Впереди долгий путь, и там, в конце его, — суровый, холодный Петербург, где люди черствы и строги, где сам он был выучен и вышколен, но где родились и созрели все его смелые замыслы в пору светлой ранней юности…
Часть третья
Петербург
Не от рожденья я таков.
Но я прошел через цензуру
Незабываемых годов.
На всех, рожденных в двадцать пятом
Году и около того,
Отяготел жестокий фатум.
Не выйти нам из-под него.
Я не продам за деньги мненья,
Без крайней нужды не солгу…
Но — гибнуть жертвой убежденья
Я не могу… я не могу…
И. Некрасов, «Человек сороковых годов».
Глава тридцать пятая
РЫЦАРСКИЙ РОД ВРАНГЕЛЕЙ
На запад от Петербурга, за Гатчину, к Нарве, простирались леса, в которых тоже, как в Сибири, водились разные дикие звери, а изредка встречались даже медведи.
Еще дальше на запад места менялись. Там — мызы, кирки, пруды, небольшие поля. Это владения немецких помещиков. Среди полей, на холме, нередко можно увидеть развалины древнего замка. У дорог — длинные, крытые черепицей корчмы.
По дороге в Петербург, в санках с ковром ехал седой, сухой барон в пыжиковой сибирской дохе. На носу у него узкие золотые очки; лицо широкое и жесткое, короткие усы. На облучке — белобровый старик кучер в финской шапке, похожей на ушанку, надетую задом наперед.

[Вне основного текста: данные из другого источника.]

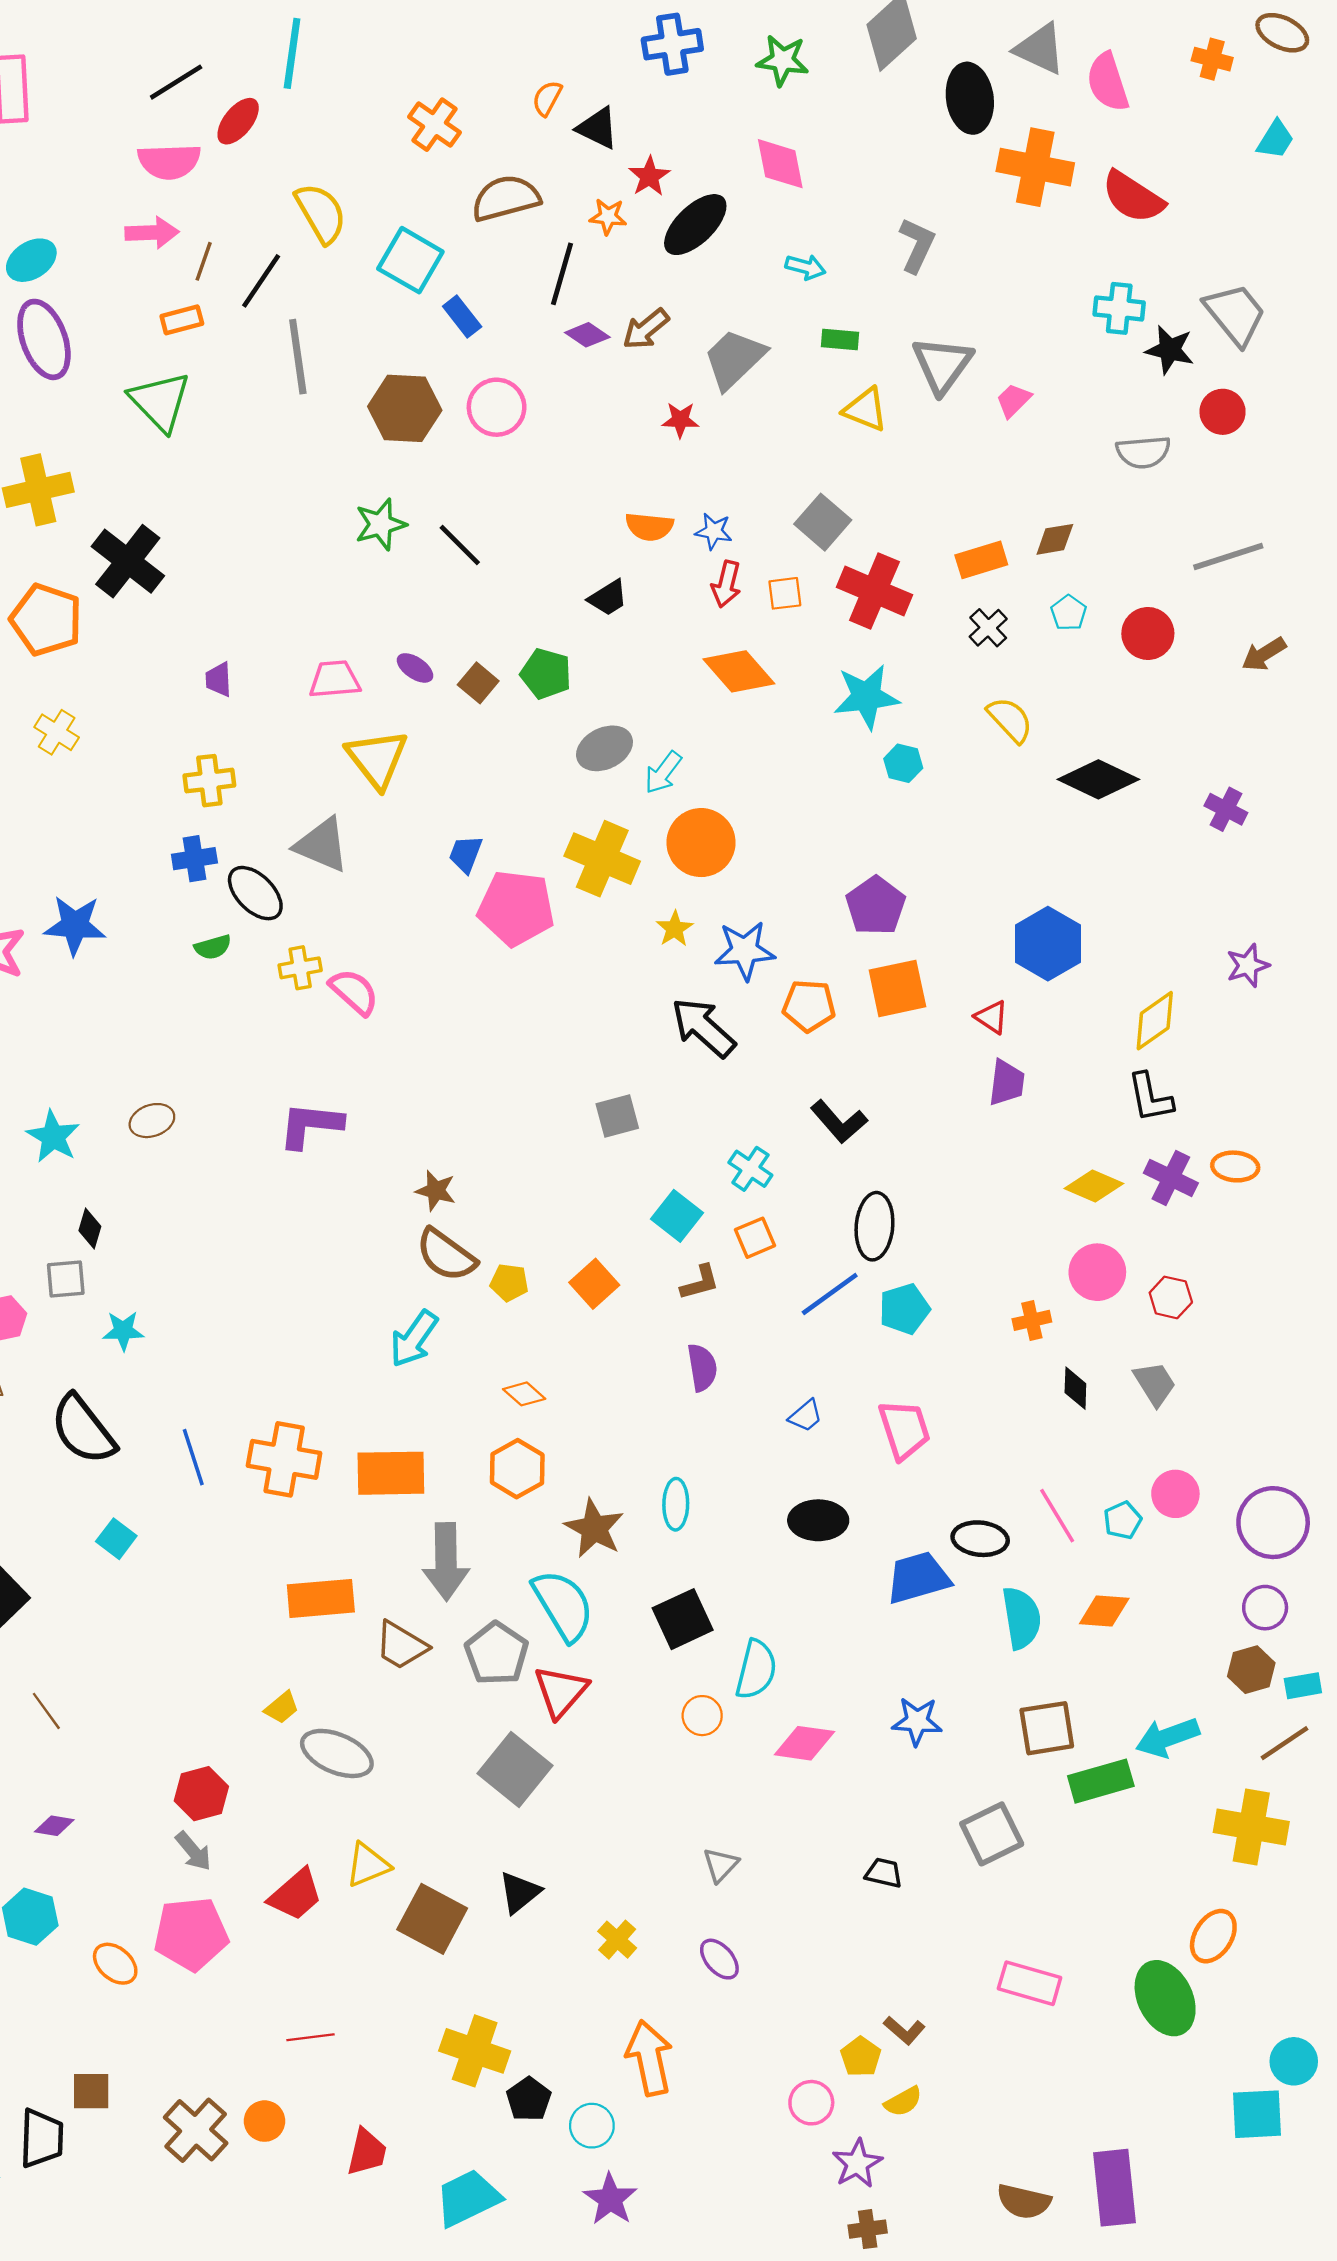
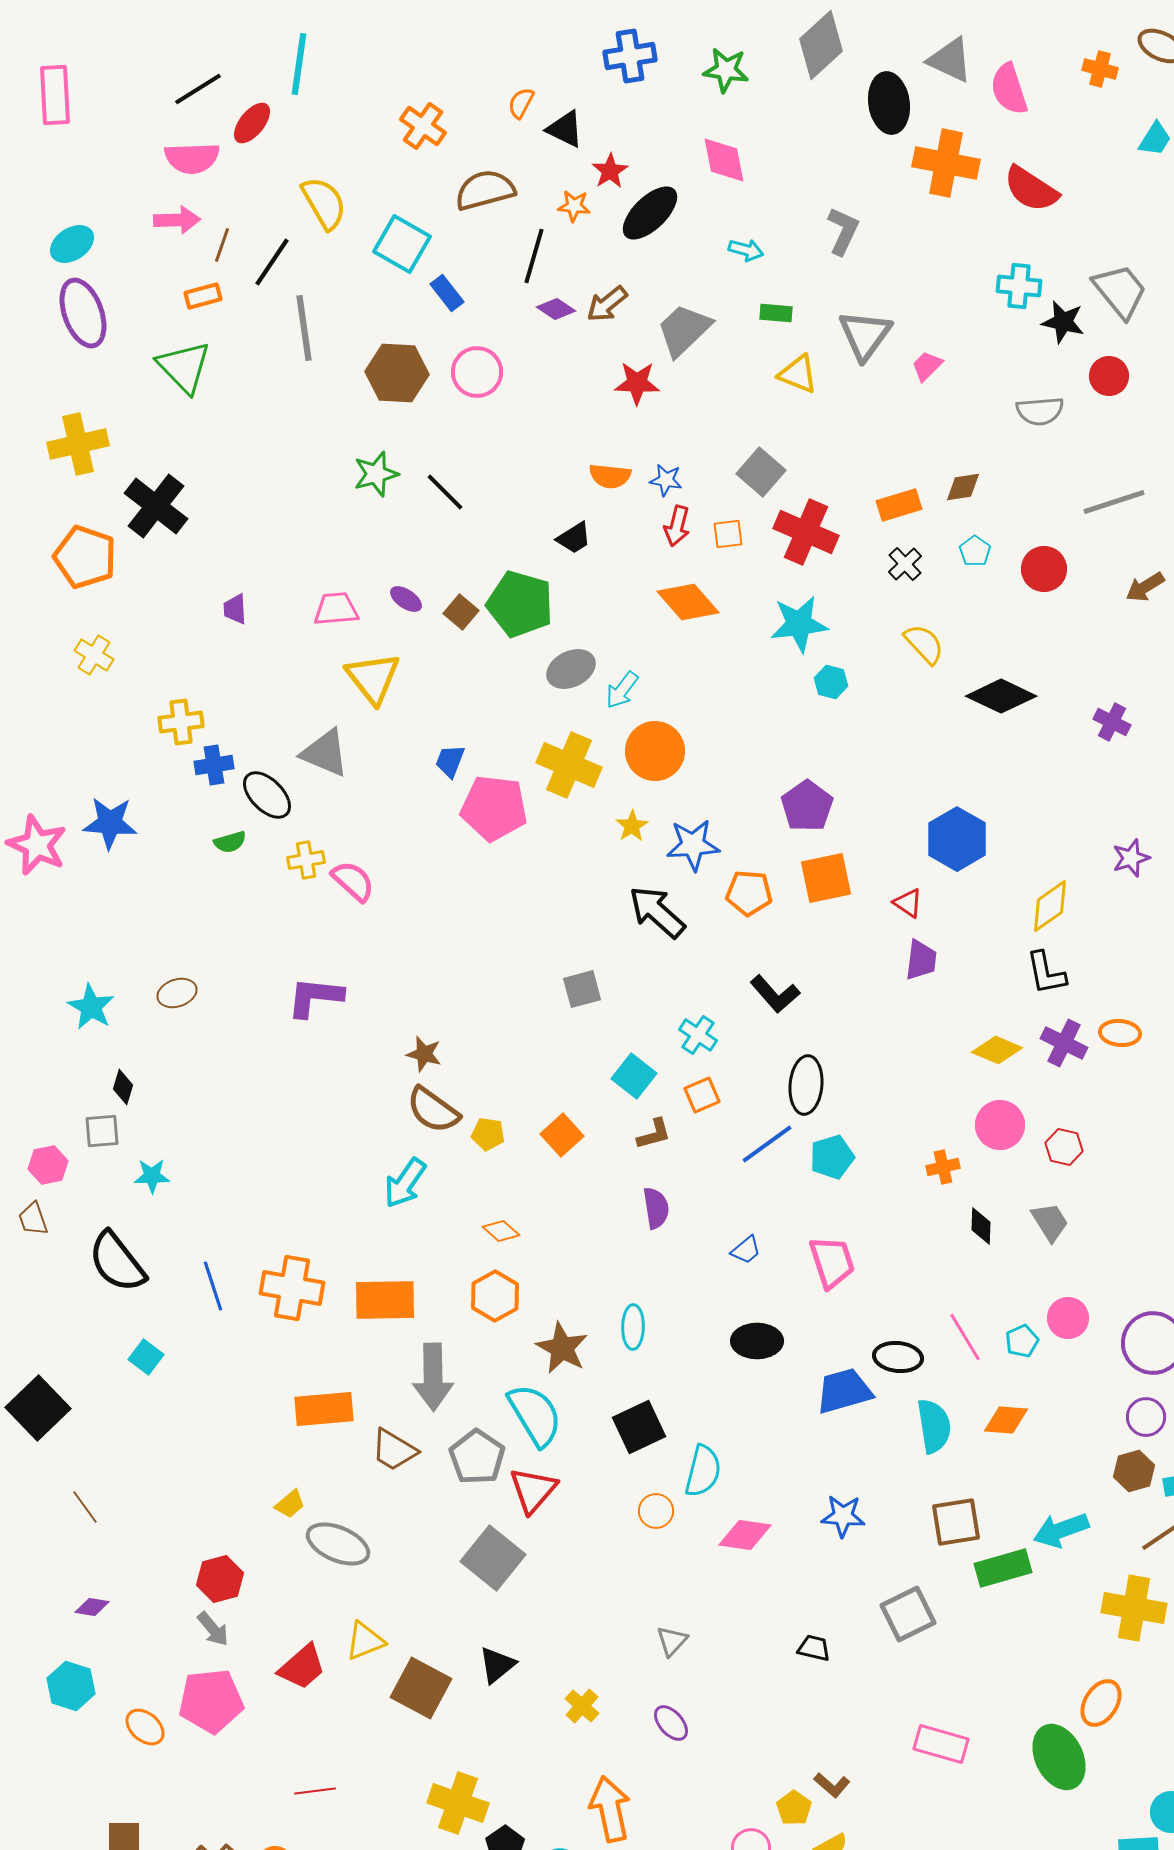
red star: (680, 420) -> (637, 383), size x1.4
green pentagon: (546, 674) -> (520, 604), size x1.5
yellow cross: (209, 781) -> (181, 722), moved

Адмирал Фердинанд Петрович Врангель отправился в эту зиму в Петербург почти как частное лицо. Знаменитый исследователь Севера и Аляски ушел в отставку. Несколько месяцев тому назад он подал прошение в Морское министерство, где служил начальником департамента корабельных лесов. Он также оставил пост председателя правления Российско-американской компании, которой отдал много лет своей жизни.